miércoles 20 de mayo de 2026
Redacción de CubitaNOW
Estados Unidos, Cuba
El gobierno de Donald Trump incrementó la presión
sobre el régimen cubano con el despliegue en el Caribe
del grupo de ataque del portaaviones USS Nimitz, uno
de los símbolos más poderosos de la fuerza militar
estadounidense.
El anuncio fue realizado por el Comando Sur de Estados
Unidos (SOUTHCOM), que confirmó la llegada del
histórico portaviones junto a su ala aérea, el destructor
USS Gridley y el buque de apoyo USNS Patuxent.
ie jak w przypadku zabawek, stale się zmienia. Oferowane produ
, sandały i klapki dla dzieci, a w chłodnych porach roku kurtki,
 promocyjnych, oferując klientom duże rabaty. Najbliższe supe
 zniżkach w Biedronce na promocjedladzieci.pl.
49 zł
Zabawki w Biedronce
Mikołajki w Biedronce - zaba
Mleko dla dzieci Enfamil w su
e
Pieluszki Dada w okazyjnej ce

************

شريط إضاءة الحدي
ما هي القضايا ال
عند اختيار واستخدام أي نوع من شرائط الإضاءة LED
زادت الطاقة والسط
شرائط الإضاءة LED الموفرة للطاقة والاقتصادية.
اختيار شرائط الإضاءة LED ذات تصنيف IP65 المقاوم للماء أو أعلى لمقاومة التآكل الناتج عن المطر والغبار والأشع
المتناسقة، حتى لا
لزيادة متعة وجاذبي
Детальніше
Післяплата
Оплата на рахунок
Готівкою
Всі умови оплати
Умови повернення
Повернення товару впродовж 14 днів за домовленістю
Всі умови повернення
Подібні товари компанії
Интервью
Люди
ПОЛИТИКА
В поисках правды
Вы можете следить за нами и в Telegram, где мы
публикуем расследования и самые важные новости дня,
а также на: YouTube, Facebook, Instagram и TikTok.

************

=== WHAT YOU HAVE TO DO ===
Beginning at the line above that contains "اختيار شرائط الإضاءة", return each line exactly through the line that contains "а также на: YouTube, Facebook, Instagram", and no others.

=== EXPECTED OUTPUT ===
اختيار شرائط الإضاءة LED ذات تصنيف IP65 المقاوم للماء أو أعلى لمقاومة التآكل الناتج عن المطر والغبار والأشع
المتناسقة، حتى لا
لزيادة متعة وجاذبي
Детальніше
Післяплата
Оплата на рахунок
Готівкою
Всі умови оплати
Умови повернення
Повернення товару впродовж 14 днів за домовленістю
Всі умови повернення
Подібні товари компанії
Интервью
Люди
ПОЛИТИКА
В поисках правды
Вы можете следить за нами и в Telegram, где мы
публикуем расследования и самые важные новости дня,
а также на: YouTube, Facebook, Instagram и TikTok.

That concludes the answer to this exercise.